Leur contre-indication ou leur intolérance indique la desmopressine (Minirin). En cas de troubles de vidange, l'origine du trouble doit être précisée: on traite l'insuffisance du détrusor par les cholinergiques(Urécholine, Pros-tigmine), l'hyperactivité du sphincter lisse par les alpha-bloquants (Xatral), l'hyperactivité du sphincter strié par le baclofène ou le dantrolène. Il est aussi possible d'utiliser l'autosondage intermittent qui évite la distension vésicale.

d) Les autres mesures

* L'asthénie, l'épilepsie, la dépression et la constipation relève des thérapeutiques propres.

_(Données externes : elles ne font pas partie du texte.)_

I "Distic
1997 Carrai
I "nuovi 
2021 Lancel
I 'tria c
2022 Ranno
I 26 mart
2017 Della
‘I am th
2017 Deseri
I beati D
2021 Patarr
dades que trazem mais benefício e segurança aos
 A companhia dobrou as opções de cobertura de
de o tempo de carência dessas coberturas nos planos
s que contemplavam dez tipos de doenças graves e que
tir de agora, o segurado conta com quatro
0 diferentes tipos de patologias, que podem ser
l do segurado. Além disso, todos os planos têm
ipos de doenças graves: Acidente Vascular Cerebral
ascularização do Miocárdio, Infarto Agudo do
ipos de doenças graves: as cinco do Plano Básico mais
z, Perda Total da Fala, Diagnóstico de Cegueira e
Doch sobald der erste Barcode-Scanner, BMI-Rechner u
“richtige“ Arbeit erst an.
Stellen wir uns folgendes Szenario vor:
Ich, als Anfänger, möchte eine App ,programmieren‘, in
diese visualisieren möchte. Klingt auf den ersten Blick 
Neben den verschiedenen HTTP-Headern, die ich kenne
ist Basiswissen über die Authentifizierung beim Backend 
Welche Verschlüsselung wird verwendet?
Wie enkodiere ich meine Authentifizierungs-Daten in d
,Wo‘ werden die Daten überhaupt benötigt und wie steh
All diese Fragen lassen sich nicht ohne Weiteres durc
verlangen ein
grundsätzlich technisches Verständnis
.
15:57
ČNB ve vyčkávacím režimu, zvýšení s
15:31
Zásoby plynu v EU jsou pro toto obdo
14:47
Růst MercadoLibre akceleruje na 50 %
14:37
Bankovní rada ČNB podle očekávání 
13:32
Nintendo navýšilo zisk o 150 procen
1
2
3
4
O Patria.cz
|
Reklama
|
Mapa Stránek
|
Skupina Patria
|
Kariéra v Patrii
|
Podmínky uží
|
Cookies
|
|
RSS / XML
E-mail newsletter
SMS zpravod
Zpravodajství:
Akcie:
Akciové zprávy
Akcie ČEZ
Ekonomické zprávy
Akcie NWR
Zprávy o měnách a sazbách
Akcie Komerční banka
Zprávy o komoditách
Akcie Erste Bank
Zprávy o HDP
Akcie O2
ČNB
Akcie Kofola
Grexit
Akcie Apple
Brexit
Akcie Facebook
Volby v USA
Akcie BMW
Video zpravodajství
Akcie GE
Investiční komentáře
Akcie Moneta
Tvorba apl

* La kinésithérapie tient une place importante dans le maintien de la fonction motrice et dans la prévention des complications de l'immobilisation prolongée.

* L'amélioration de la conduction nerveuse fait appel aux bains froids réguliers, mais aussi à l'aminopyrine.

* Les vaccinations doivent tenir compte du traitement immunosuppresseur.

* La grossesse ne modifie pas le cours de la maladie. On remarque une diminution du nombre des poussées lors de la grossesse et leur augmentation au décours de l'accouchement.

4) Résultats

Les principales études ont démontré que les glucocorticoides présentent un bénéfice à court terme sur les signes fonctionnels en phase de poussée de sclérose en plaques.

L'azathioprine a une certaine efficacité sur les poussées avec une bonne tolérance habituelle, mais les résultats peuvent demanderplusieurs mois pour se manifester. Elle est inefficace dans les formes progressives. Il n'y a pas de risque cancérigène démontré.

Les résultats des bolus d'Endoxan et de la TBI sont généralement décevants pour une toxicité importante.

L'interféron beta (IFNb) a un effet préventif sur les poussées et sur l'accumulation des lésions dans les formes rémittentes mais pas sur les séquelles. La tolérance du produit est acceptable.

5) Surveillance

La surveillance du traitement par azathioprine oblige à une numération formule plaquette, à un bilan hépatique mensuels. L'hypoplasie médullaire impose un arrêt du traitement qui pourra être repris à posologie plus faible.

La surveillance d'un traitement d'attaque par Endoxan/TBI doit se faire à l'hôpital.

 

CONCLUSION:

La sclérose en plaque est une pathologie chronique aux multiples facettes étiologiques et symptomatiques.

Son diagnostic est actuellement simplifié par les techniques modernes que sont l'Imagerie par résonance magnétique et les potentiels évoqués.

La prise en charge de la sclérose en plaque est de longue durée: si la corticothérapie est indiscutable dans les poussées aiguës, il en est autrement du traitement de fond qui fait encore l'objet de controverse.

Mais l'idée principale est que la sclérose en plaque n'est plus une maladie incurable.